O relatório de análise da violência associado ao desporto (RAViD) foi amplamente noticiado, nos últimos dias de 2023, pela comunicação social. Só temos realmente pena que nem todos o tenham lido na íntegra.
Isto porque, entre os títulos chamativos, poderíamos ler no Diário de Notícias que os “Incidentes da I Liga aumentaram”, n’A Bola que a “pirotecnia causou metade dos incidentes em 2022/2023” e na TVI que o “fantasma do hooliganismo ressurge”. Poderíamos ainda, tal como o fizemos o ano passado, perguntar a que interesses servem esses mesmos títulos noticiosos, ou em que sentido promovem ambientes desportivos saudáveis. Aqueles que todos culpam os adeptos, mas nunca hesitam em publicar títulos destes.
Talvez tenhamos algum vislumbre para respostas, quando dissecamos, por exemplo, o editorial de José Manuel Delgado, no jornal A Bola; aqui, poderíamos ler que, apesar do estimado esforço da direção de um clube em tornar o seu recinto “num espaço moderno, funcional e atrativo para as famílias”, não se poderia compreender a suposta inexistência de um “comportamento mais assertivo quando se trata de criar condições para deshooliganizar”. Talvez a higienização social das nossas bancadas, tal como já o dissemos anteriormente, não seja uma hipótese assim tão descabida. Talvez, nas palavras de arautos como o estimado José Manuel Delgado, reforcem um alarmismo desnecessário e contraproducente, marcado por uma visão ideológica e específica que procura naturalizar a ideia de que o futebol não é das famílias (historicamente errado) e que a resposta a comportamentos menos desejáveis passa apenas pela modernização dos recintos desportivos e pela criminalização. Afinal de contas, é tão simples que nem sabemos porque motivos existem Convenções Europeias neste sentido….
Nós, preferimos ser sérios e objetivos e desconstruir não só as peças mediáticas em torno do RAViD, mas também o próprio relatório em si – porque nos damos ao trabalho de o ler e interpretar.
Desde logo concluímos que, ainda que tenha existido um ligeiro aumento dos incidentes registados na sua globalidade, há uma série de entrelinhas que necessitam de ser iluminadas.
Em primeiro lugar, aos que gostam de apresentar números, devemos frisar que, em bom rigor, não só os incidentes na modalidade do futebol, referentes à Liga 3 e à 2ª Liga, diminuíram quando comparamos com o anterior relatório, como uma série de tipologias de incidente, referentes à 1ª Liga, também sofreram uma notável diminuição. Exemplo – o “dano” cai de 171 para 102 incidentes; o “arremesso de objetos” de 77 para 32 incidentes e o “incitamento à violência, racismo e xenofobia” de 78 para 16 incidentes (e aqui, não sabemos onde andam os arautos da defesa do combate à violência no desporto para louvar estas significativas descidas!).

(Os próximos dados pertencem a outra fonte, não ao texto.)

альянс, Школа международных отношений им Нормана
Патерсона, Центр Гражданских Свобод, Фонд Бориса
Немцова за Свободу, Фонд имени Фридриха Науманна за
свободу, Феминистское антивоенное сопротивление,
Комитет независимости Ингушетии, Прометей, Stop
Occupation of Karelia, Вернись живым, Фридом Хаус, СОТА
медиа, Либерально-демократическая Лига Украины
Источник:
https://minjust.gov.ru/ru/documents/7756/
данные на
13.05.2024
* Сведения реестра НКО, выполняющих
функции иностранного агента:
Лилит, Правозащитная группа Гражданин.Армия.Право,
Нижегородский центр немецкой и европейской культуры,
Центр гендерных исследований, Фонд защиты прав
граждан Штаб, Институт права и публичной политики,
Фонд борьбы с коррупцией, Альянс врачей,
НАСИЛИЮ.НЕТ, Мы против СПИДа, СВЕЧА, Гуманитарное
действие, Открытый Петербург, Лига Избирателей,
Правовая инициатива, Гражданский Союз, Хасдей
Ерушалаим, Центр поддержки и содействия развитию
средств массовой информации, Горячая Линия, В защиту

Em segundo lugar, observamos que a dita “violência” retratada no referido relatório diz mais respeito a “posse e uso de artefactos pirotécnicos” -71,95% dos incidentes na 1ª Liga dizem respeito a esta categoria e 86,6% das interdições de acesso a recintos desportivos recaem, de novo, sobre essa tipologia. O que quer isto dizer? Que, se estivéssemos em França, onde a pirotecnia é legal, provavelmente se constataria que não existem casos de violência assim tao gritantes. Mas isso talvez tirasse o poleiro e as bandeiras a muitos.
Em terceiro lugar, existe ainda uma introdução de novas categorias registadas pelo PNID: o “incumprimento do dever de usar correção, moderação e respeito”; a “violação de medidas de interdição” e as “infrações do promotor relacionadas com a segurança”.
E aqui sim, nós, que vamos a eventos desportivos, devíamos estar realmente preocupados – como é que foram registadas 190 “infrações do promotor relacionadas com a segurança”, das quais 109 correspondem a clubes de futebol na 1ª Liga (futebol profissional!).
Num país que ratificou a Convenção de Saint-Denis, e tendo uma Liga de Futebol Profissional que apregoa que colocar os adeptos no centro da sua dinâmica de gestão…. talvez este apontamento dê que pensar.
Em quarto e último lugar, salutamos a “proatividade policial”, mencionada no relatório, que parece ter sido chave para chegarmos mais perto dos números reais da “violência no desporto” em Portugal. Desses mesmos números, apesar do imenso trabalho que todos temos pela frente, registamos com algum apreço a diminuição dos incidentes graves nas competições nacionais. Mas naturalmente se há mais meios humanos, é bastante lógico que os números aumentem. O que não quer dizer necessariamente que o fenómeno da violência tenha, por si só, aumentado.
As conclusões não são difíceis – era só preciso que aqueles que andam sempre com o mote da violência no desporto o tivessem lido e o tivessem conseguido interpretar.